Species of amphibian

Andinobates dorisswansonae, the dotted poison frog, is a species of amphibian in the family Dendrobatidae, endemic to Colombia in the outskirts of Falan and north of the department of Tolima. It is toxic to humans.

== Description ==
Its skin is bright black or dark brown with red, orange or yellow spots.  It is distinguished in addition to other similar dendrobathids because it has the first and second toes fused, a characteristic that it shares only with a nearby species, Andinobates daleswansoni. It has large, prominent eyes with horizontal elliptical pupils and climbing disks on its toes. Males measure between 16.2 and 17.1 mm in length and females between 17.5 and 19.4 mm.

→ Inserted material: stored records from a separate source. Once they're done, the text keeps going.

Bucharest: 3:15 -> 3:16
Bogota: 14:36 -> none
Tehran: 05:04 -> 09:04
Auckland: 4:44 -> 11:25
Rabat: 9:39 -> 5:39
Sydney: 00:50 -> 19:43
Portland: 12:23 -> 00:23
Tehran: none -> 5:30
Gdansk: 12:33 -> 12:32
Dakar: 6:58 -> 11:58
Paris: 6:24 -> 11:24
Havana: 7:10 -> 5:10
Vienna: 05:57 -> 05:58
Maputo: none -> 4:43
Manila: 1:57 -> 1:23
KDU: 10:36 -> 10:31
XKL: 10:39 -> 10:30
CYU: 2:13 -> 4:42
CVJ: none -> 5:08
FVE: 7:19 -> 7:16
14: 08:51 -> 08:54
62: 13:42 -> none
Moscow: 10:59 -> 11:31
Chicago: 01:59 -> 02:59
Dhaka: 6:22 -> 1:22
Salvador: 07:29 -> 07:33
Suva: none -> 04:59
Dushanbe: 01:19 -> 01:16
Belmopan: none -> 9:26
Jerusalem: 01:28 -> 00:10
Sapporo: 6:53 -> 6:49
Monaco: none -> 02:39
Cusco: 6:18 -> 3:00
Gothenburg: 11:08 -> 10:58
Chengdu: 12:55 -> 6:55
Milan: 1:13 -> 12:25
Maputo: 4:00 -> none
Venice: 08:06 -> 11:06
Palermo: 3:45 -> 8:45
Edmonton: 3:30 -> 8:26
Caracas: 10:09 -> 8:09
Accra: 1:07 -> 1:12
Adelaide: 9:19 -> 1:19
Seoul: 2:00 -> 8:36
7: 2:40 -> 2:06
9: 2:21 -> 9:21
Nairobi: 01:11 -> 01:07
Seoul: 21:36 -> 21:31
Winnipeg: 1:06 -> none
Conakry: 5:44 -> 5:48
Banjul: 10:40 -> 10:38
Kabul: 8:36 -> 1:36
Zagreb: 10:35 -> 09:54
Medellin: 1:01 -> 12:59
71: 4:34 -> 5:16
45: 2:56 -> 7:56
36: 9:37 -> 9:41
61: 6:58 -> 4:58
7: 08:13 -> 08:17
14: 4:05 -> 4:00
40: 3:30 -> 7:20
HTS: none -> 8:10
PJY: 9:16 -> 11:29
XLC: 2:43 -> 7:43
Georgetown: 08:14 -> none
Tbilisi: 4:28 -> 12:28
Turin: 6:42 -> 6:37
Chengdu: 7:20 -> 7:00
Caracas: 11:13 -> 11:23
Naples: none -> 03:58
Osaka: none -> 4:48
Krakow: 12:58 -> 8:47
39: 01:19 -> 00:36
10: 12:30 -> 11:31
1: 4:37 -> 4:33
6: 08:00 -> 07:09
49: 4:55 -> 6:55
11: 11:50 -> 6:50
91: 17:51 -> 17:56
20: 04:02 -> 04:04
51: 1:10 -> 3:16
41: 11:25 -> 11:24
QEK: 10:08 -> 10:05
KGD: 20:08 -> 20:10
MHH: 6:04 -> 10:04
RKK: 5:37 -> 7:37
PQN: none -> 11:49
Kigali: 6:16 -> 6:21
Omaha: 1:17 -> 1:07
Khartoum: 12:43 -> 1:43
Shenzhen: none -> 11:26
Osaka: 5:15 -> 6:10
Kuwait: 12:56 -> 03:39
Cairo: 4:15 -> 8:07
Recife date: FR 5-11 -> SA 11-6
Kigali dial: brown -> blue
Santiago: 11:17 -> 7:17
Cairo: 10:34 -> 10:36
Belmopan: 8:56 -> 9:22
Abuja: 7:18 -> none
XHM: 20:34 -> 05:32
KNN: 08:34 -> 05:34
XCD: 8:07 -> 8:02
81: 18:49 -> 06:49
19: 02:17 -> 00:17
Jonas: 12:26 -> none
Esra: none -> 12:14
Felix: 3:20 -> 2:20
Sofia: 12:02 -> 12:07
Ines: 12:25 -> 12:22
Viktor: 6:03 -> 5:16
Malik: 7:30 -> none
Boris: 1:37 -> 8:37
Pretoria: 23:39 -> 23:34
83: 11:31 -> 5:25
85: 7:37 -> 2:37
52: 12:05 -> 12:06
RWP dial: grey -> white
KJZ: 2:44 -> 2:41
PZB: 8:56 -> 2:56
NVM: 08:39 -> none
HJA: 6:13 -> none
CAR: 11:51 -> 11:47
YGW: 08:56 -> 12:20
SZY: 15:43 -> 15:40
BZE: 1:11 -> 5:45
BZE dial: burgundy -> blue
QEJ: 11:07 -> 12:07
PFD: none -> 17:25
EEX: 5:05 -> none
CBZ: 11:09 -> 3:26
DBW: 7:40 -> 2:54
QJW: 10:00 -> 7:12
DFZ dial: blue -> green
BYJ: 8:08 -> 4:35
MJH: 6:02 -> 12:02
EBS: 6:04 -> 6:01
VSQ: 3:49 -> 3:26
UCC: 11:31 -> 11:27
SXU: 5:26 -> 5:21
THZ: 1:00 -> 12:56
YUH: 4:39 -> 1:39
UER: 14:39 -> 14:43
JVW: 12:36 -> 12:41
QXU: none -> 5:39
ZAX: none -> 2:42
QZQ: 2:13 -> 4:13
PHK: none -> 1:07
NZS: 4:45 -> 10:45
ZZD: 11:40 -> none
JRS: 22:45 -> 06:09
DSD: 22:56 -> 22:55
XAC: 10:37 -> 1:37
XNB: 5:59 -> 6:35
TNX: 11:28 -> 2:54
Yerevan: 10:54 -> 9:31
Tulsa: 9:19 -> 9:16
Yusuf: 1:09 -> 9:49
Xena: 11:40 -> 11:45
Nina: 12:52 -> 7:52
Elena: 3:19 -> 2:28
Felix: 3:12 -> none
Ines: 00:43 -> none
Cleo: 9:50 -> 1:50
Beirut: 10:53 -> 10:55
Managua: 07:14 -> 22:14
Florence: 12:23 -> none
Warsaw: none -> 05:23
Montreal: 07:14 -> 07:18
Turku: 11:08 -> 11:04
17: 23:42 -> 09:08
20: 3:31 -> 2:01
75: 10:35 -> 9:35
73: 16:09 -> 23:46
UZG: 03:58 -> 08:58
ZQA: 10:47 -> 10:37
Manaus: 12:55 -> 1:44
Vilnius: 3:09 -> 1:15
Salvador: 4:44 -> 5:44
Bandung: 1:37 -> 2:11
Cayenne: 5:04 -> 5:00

This frog has only four toes on each foot because the first and second toes are partially fused. Almost no other frogs have feet like this.

== Behavior ==
It lives among the leaf litter, in secondary forests with good canopy and presence of bromeliads, where it deposits its tadpoles, which it cares for and carries on the back to a water source. It feeds on insects, especially ants.

== Taxonomy ==
It was discovered by Oscar Javier Gallego Carvajal of the University of Tolima in a fragment of secondary forest of the village of El Llano, in Falan. The description of the species was made together with José Vicente Rueda Almonacid, Marco Rada, Santiago J. Sánchez Pacheco and Alvaro Andrés Velásquez Alvarez, of Conservación Internacional Colombia and was published in Zootaxa in 2006.

==Habitat==
This frog has been observed in a single patch of secondary forest 1780 meters above sea level. The trees grew densely and shaded most of the area. They grew thickly with epiphytes, moss, lichens, and fungi. This forest sees annual rainfall of 2,500–3,000 mm.

The frog's range is within a protected park, Ranita Dorada Reserve. However, its habitat is surrounded by pastureland.

== Threats ==
It is threatened by habitat loss (logging, farming), hunting, and as a pet/display animal.

This frog lives on the ground among the leaf litter and in bromeliad plants grow. Scientists believe that the tadpoles may develop in water in bromeliad plants.